Cloud Asset API 対応プロジェクト(A)から ExportAssets API を呼び出す場合、service-PROJECT_A_NUMBER@gcp-sa-cloudasset.iam.gserviceaccount.com サービス アカウントを使用して、宛先の BigQuery テーブルに書き込みます。別のプロジェクト(B)の BigQuery テーブルに出力するには、以下の手順に従います。

プロジェクト B の Identity and Access Management(IAM)ポリシーで、サービス アカウント(service-PROJECT_A_NUMBER@gcp-sa-cloudasset.iam.gserviceaccount.com)に roles/bigquery.userroles/bigquery.dataEditor のロールを付与します。

同じアセットで異なる祖先が表示されるのはなぜですか?

Cloud Asset API を呼び出して、同じアセットに対し RESOURCE メタデータと IAM POLICY メタデータなど複数のメタデータ タイプを取得する場合、ancestors フィールドがコンテンツ タイプ間で整合しない可能性があります。
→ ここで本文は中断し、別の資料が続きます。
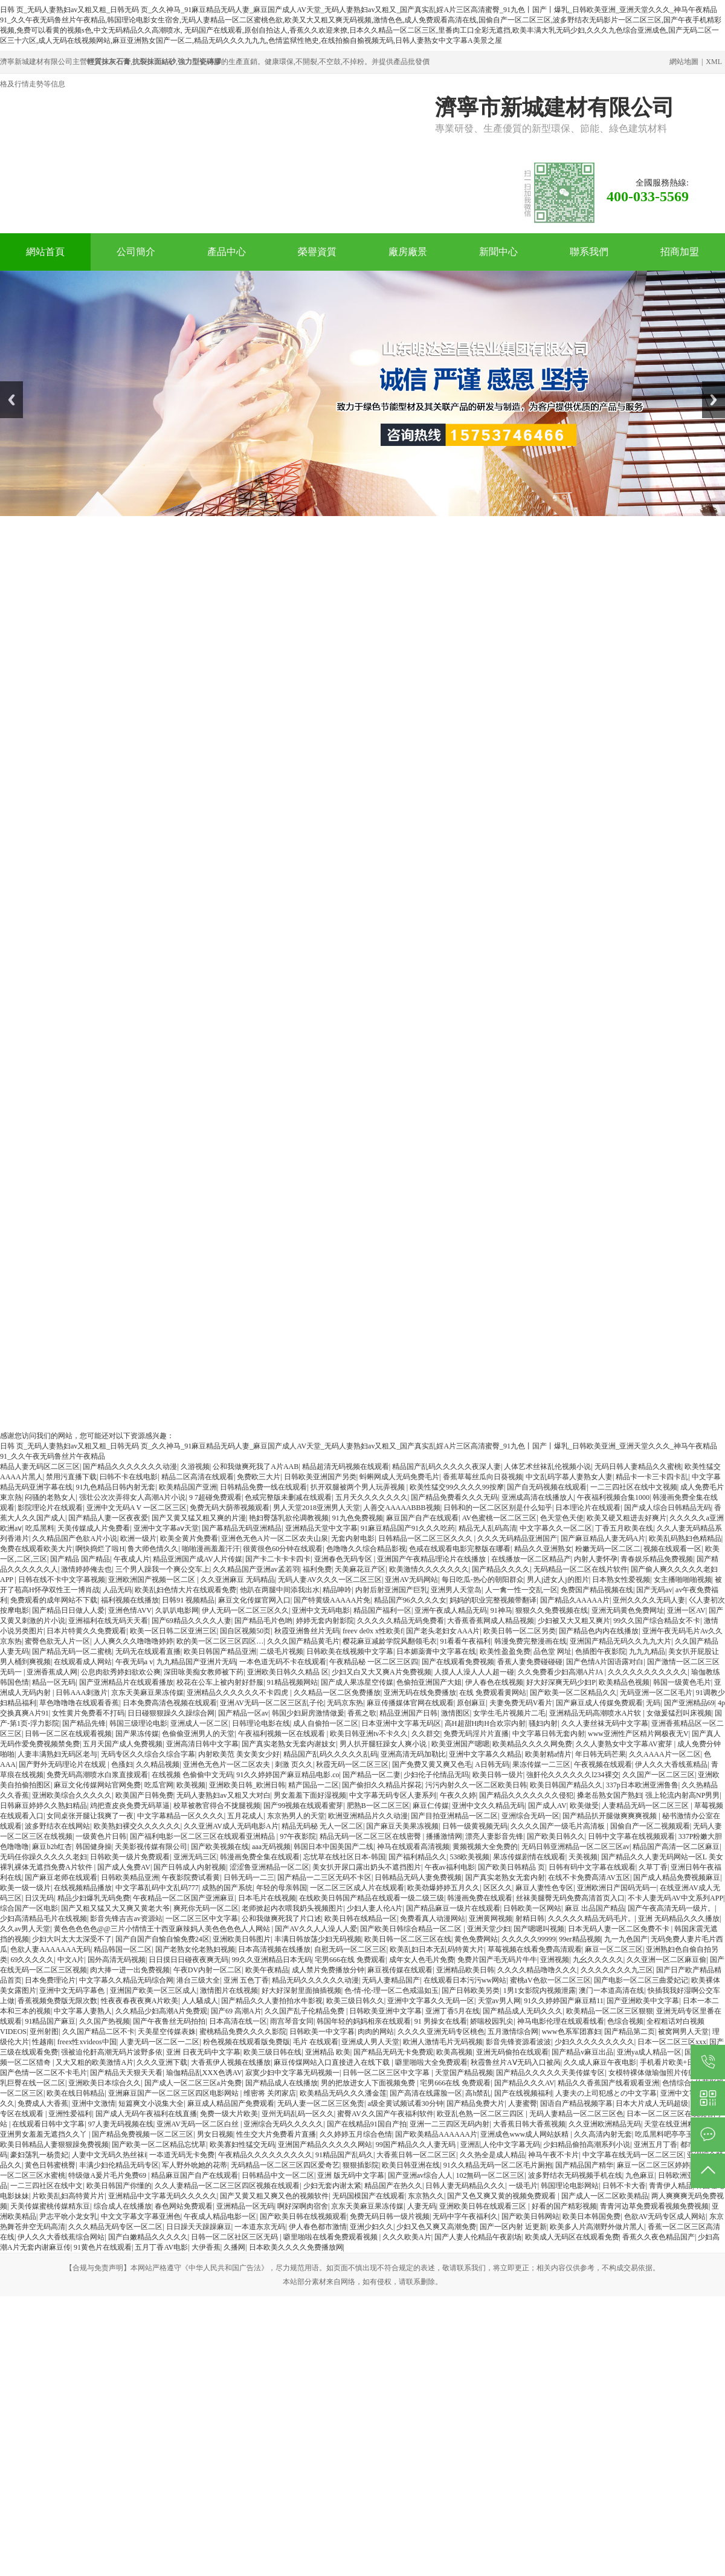 The width and height of the screenshot is (725, 2576). I want to click on 亚洲精品久久久久久久不卡四虎, so click(238, 1692).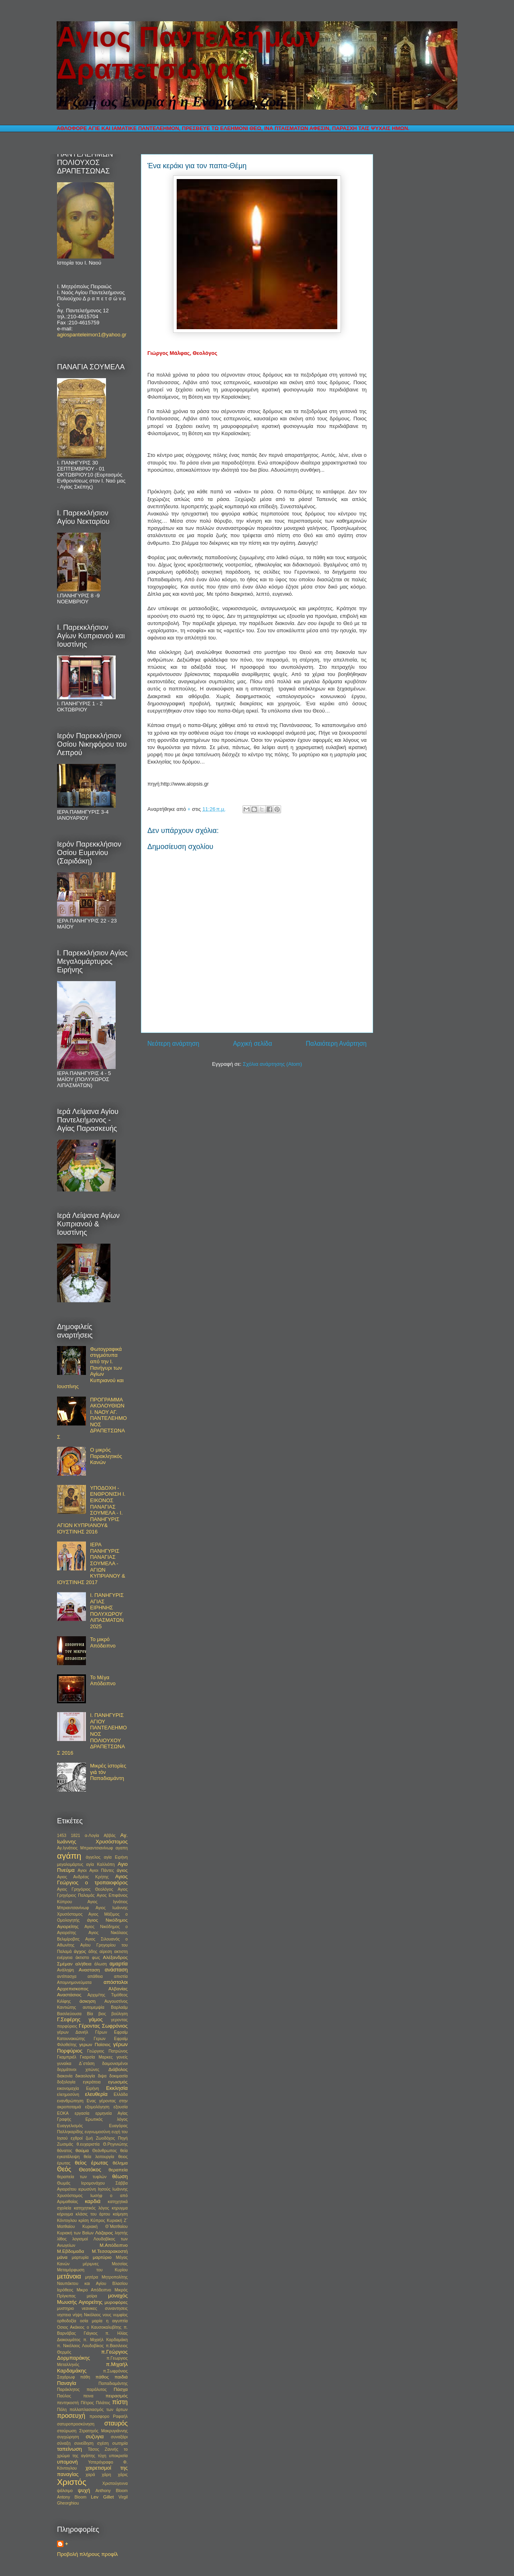  I want to click on γάμος, so click(96, 2019).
これは、コンテンツ タイプごとにデータ取り込みのスケジュールが異なるためです。取り込みが完了するまで、不整合が起こる可能性があります。update_time フィールドを確認して、アセットに最新の情報が指定されているかを確かめてください。

24 時間以上経過しても不整合が続く場合は、Google までお問い合わせください

ExportAssets API はどのくらいの頻度で呼び出す必要がありますか?

同じ組織、フォルダ、またはプロジェクトの ExportAssets API を連続で呼び出すことをおすすめします。たとえば、前の呼び出しが完了した後に 2 番目の呼び出しを発行してください。アセットの更新をリアルタイムでキャプチャするには、リアルタイム通知の使用を検討してください。

重複するアセットの更新を受け取る

リアルタイム通知を設定すると、Pub/Sub トピックでアセットの更新通知を受け取ることができます。これは、Pub/Sub が 1 回以上の配信を保証しないため、配信を自動的に再試行することで発生します。
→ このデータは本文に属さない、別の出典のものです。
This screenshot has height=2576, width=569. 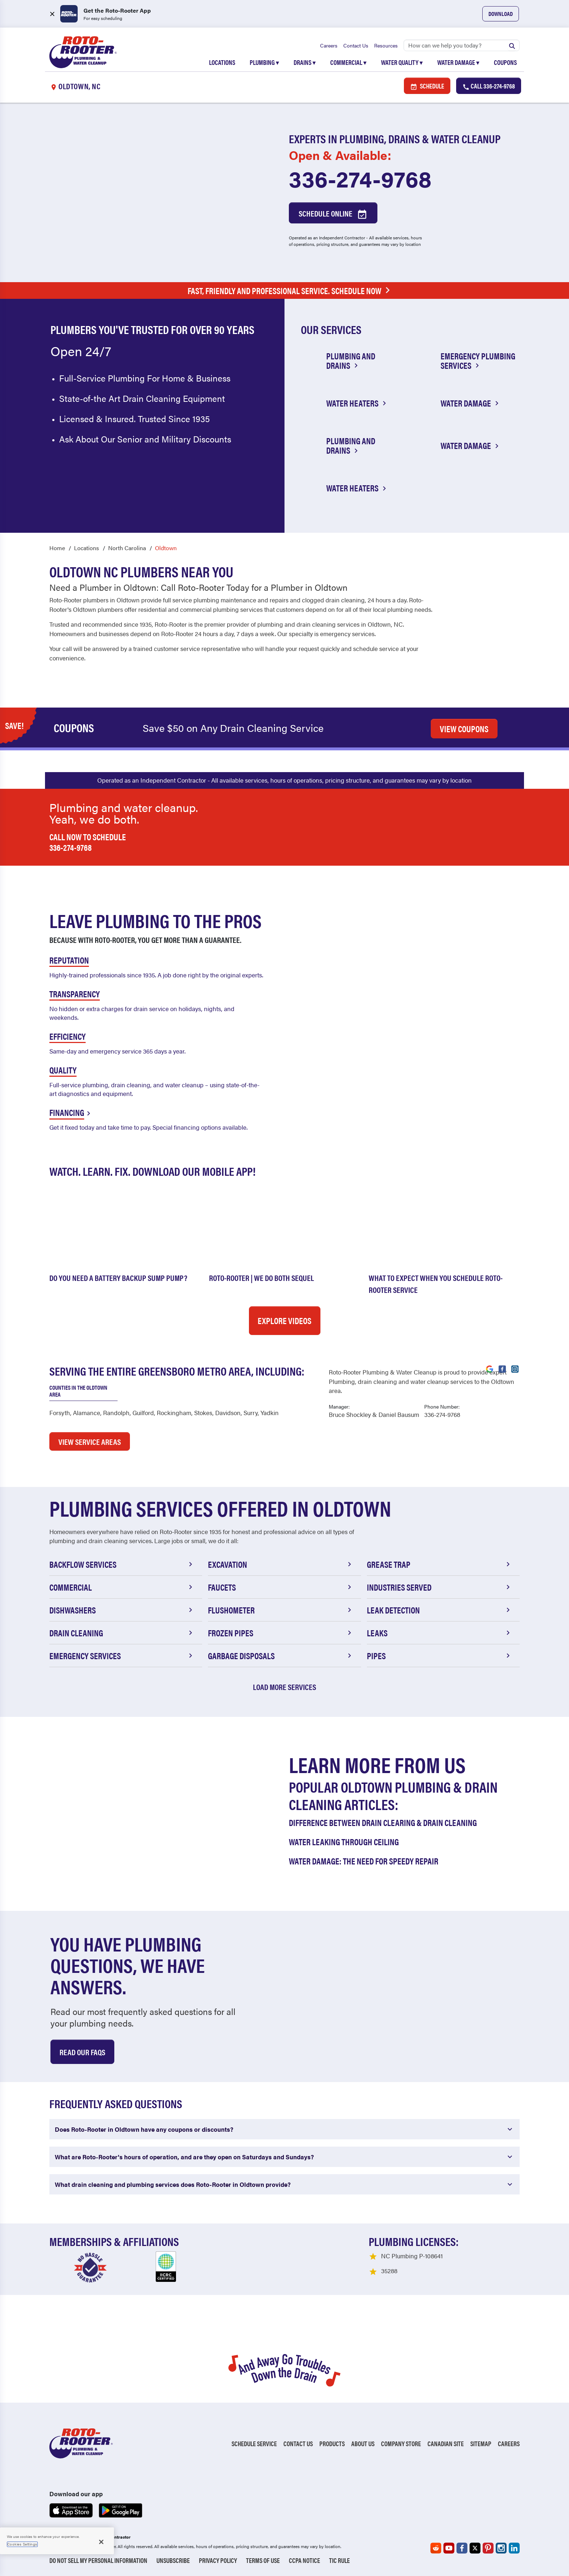 What do you see at coordinates (339, 2559) in the screenshot?
I see `TIC RULE` at bounding box center [339, 2559].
プロジェクト削除に関する通知が届かないのはなぜですか?

プロジェクトをシャットダウンした後、その操作を元に戻すための猶予が30 日間与えられます。通知の deleted フィールドは、プロジェクトが完全に削除されるまで設定されません。削除保留中のプロジェクトをモニタリングするには、プロジェクトの lifecycleState条件付きでフィードを設定します(例: temporal_asset.asset.resource.data.lifecycleState == "DELETE_REQUESTED")。